Iterating additive polynomials over finite fields

Let q be a power of a prime p, let $\mathbb F_q$ be the finite field with q elements and, for each nonconstant polynomial $F\in \mathbb F_{q}[X]$ and each integer $n\ge 1$, let $s_F(n)$ be the degree of the splitting field (over $\mathbb F_q$) of the iterated polynomial $F<^>{(n)}(X)$. In 1999, Odoni proved that $s_A(n)$ grows linearly with respect to n if $A\in \mathbb F_q[X]$ is an additive polynomial not of the form $aX<^>{p<^>h}$; moreover, if q = p and $B(X)=X<^>p-X$, he obtained the formula $s_{B}(n)=p<^>{\lceil \log_p n\rceil}$. In this paper we note that $s_F(n)$ grows at least linearly unless $F\in \mathbb F_q[X]$ has an exceptional form and we obtain a stronger form of Odoni's result, extending it to affine polynomials.

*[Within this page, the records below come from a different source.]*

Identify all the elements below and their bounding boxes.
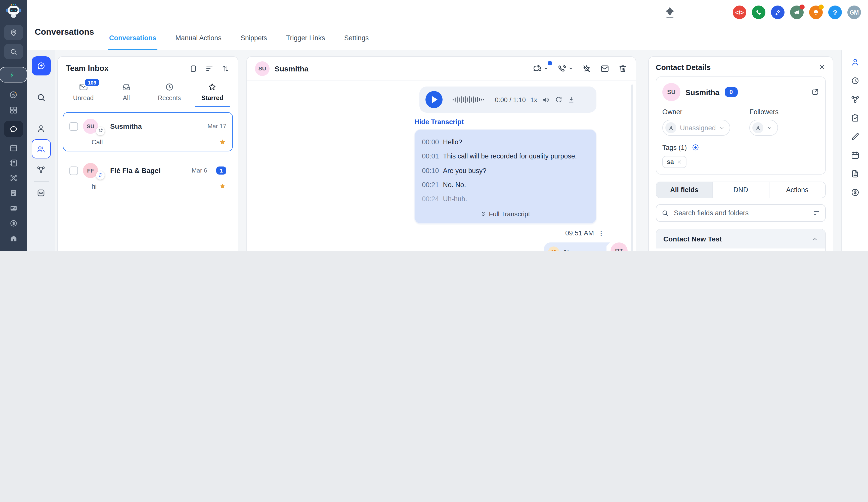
sort-icon[interactable]	[221, 64, 230, 73]
workspace-logo	[661, 5, 679, 20]
followers-select[interactable]	[750, 120, 778, 136]
contact-tool-payments-icon[interactable]	[850, 188, 860, 197]
dialer-phone-button[interactable]	[752, 6, 765, 19]
filter-icon[interactable]	[205, 64, 214, 73]
contact-tool-tasks-icon[interactable]	[850, 113, 860, 123]
tab-conversations[interactable]: Conversations	[108, 25, 157, 50]
conversation-item[interactable]: FF Flé Fla & Bagel Mar 6 1 hi	[63, 156, 233, 196]
conversation-list: SU Susmitha Mar 17 Call	[58, 107, 238, 251]
phone-icon	[755, 9, 762, 16]
sidebar-location-button[interactable]	[4, 25, 23, 40]
open-contact-icon[interactable]	[811, 88, 819, 96]
item-checkbox[interactable]	[69, 122, 78, 131]
starred-icon[interactable]	[219, 138, 226, 146]
call-button[interactable]	[557, 64, 573, 73]
channel-phone-icon	[96, 126, 105, 135]
nav-home-icon[interactable]	[9, 234, 18, 243]
team-inbox-toggle-button[interactable]	[31, 139, 51, 158]
nav-contacts-icon[interactable]	[9, 158, 18, 167]
close-icon[interactable]	[818, 63, 826, 71]
hide-transcript-link[interactable]: Hide Transcript	[414, 118, 597, 126]
chat-channels-icon	[532, 63, 542, 73]
chat-scrollbar[interactable]	[631, 84, 633, 251]
item-checkbox[interactable]	[69, 166, 78, 175]
reload-icon[interactable]	[555, 95, 563, 104]
download-icon[interactable]	[567, 95, 575, 104]
inbox-tab-starred[interactable]: Starred	[191, 79, 234, 107]
field-first-name[interactable]: First name Susmitha	[663, 250, 818, 251]
nav-coin-icon[interactable]	[9, 219, 18, 228]
volume-icon[interactable]	[541, 95, 550, 104]
play-button[interactable]	[425, 91, 443, 108]
message-row: No answer DT	[405, 242, 628, 251]
owner-select[interactable]: Unassigned	[662, 120, 731, 136]
section-header[interactable]: Contact New Test	[656, 229, 825, 248]
inbox-tab-all[interactable]: All	[105, 79, 148, 107]
sidebar-search-button[interactable]	[4, 44, 23, 59]
nav-dashboard-icon[interactable]	[9, 106, 18, 115]
nav-payments-icon[interactable]	[9, 188, 18, 198]
page-title: Conversations	[35, 27, 94, 37]
contact-tool-associations-icon[interactable]	[850, 94, 860, 104]
notifications-button[interactable]	[809, 6, 823, 19]
contact-tool-documents-icon[interactable]	[850, 169, 860, 178]
new-conversation-button[interactable]	[31, 57, 51, 75]
contact-tool-notes-icon[interactable]	[850, 132, 860, 141]
tab-trigger-links[interactable]: Trigger Links	[285, 25, 326, 50]
unstar-icon[interactable]	[582, 64, 591, 73]
tab-manual-actions[interactable]: Manual Actions	[175, 25, 223, 50]
tab-dnd[interactable]: DND	[712, 182, 769, 198]
preview-eye-icon[interactable]	[36, 188, 46, 198]
tab-actions[interactable]: Actions	[769, 182, 825, 198]
profile-avatar[interactable]: GM	[847, 6, 861, 19]
mark-unread-mail-icon[interactable]	[600, 64, 610, 73]
conversation-item-selected[interactable]: SU Susmitha Mar 17 Call	[63, 112, 233, 151]
nav-calendar-icon[interactable]	[9, 143, 18, 152]
inbox-tab-label: Recents	[158, 94, 181, 102]
inbox-tab-recents[interactable]: Recents	[148, 79, 191, 107]
single-contact-icon[interactable]	[36, 124, 46, 133]
automation-trio-icon[interactable]	[36, 165, 46, 175]
tab-all-fields[interactable]: All fields	[656, 182, 712, 198]
add-tag-icon[interactable]	[692, 143, 700, 151]
person-icon	[753, 122, 764, 133]
contact-tool-history-icon[interactable]	[850, 76, 860, 85]
inbox-tab-unread[interactable]: 109 Unread	[62, 79, 105, 107]
remove-tag-icon[interactable]	[677, 160, 682, 164]
dev-code-button[interactable]: </>	[733, 6, 746, 19]
person-icon	[665, 122, 676, 133]
contact-tool-appointments-icon[interactable]	[850, 151, 860, 160]
nav-conversations-icon[interactable]	[4, 121, 23, 137]
full-transcript-button[interactable]: Full Transcript	[422, 206, 589, 220]
tab-snippets[interactable]: Snippets	[240, 25, 268, 50]
tab-settings[interactable]: Settings	[343, 25, 370, 50]
tag-chip[interactable]: sa	[662, 156, 686, 168]
channel-select-button[interactable]	[532, 63, 549, 73]
chevron-down-icon	[544, 66, 549, 71]
fields-search-input[interactable]	[673, 209, 809, 217]
inbox-tab-label: Unread	[73, 94, 94, 102]
nav-crm-card-icon[interactable]	[9, 204, 18, 213]
phone-ring-icon	[557, 64, 567, 73]
chevron-down-icon	[767, 125, 773, 131]
contact-count-badge: 0	[724, 87, 738, 97]
contact-tool-person-icon[interactable]	[850, 57, 860, 67]
compact-view-icon[interactable]	[189, 64, 198, 73]
nav-terminal-icon[interactable]	[9, 249, 18, 251]
nav-opportunities-icon[interactable]	[9, 174, 18, 183]
sidebar-bolt-button[interactable]	[0, 67, 27, 82]
ai-assistant-button[interactable]	[771, 6, 785, 19]
sidebar-divider	[33, 181, 49, 182]
conversation-search-icon[interactable]	[36, 93, 46, 103]
nav-launchpad-icon[interactable]	[9, 90, 18, 100]
inbox-header: Team Inbox	[58, 57, 238, 75]
starred-icon[interactable]	[219, 183, 226, 190]
message-menu-icon[interactable]: ⋮	[598, 229, 604, 237]
help-button[interactable]: ?	[828, 6, 842, 19]
team-inbox-panel: Team Inbox 109 Unread	[57, 57, 238, 251]
playback-rate-button[interactable]: 1x	[530, 96, 537, 103]
delete-trash-icon[interactable]	[618, 64, 628, 73]
announcements-button[interactable]	[790, 6, 804, 19]
message-history[interactable]: 0:00 / 1:10 1x Hide Transcript 00:00Hell…	[247, 81, 636, 251]
fields-search[interactable]	[656, 204, 826, 222]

In particular, we prove that if A is additive, then $s_A(n)$ resembles the step function $p<^>{\lceil \log_p n\rceil}$ and we indeed have the identity $s_A(n)=\alpha p<^>{\lceil \log_p \beta n\rceil}$ for some $\alpha, \beta\in \mathbb Q$, unless A presents a special irregularity of dynamical flavour. As applications of our main result, we obtain statistics for periodic points of linear maps over $\mathbb F_{q<^>i}$ as $i\to +\infty$ and for the factorization of iterates of affine polynomials over finite fields.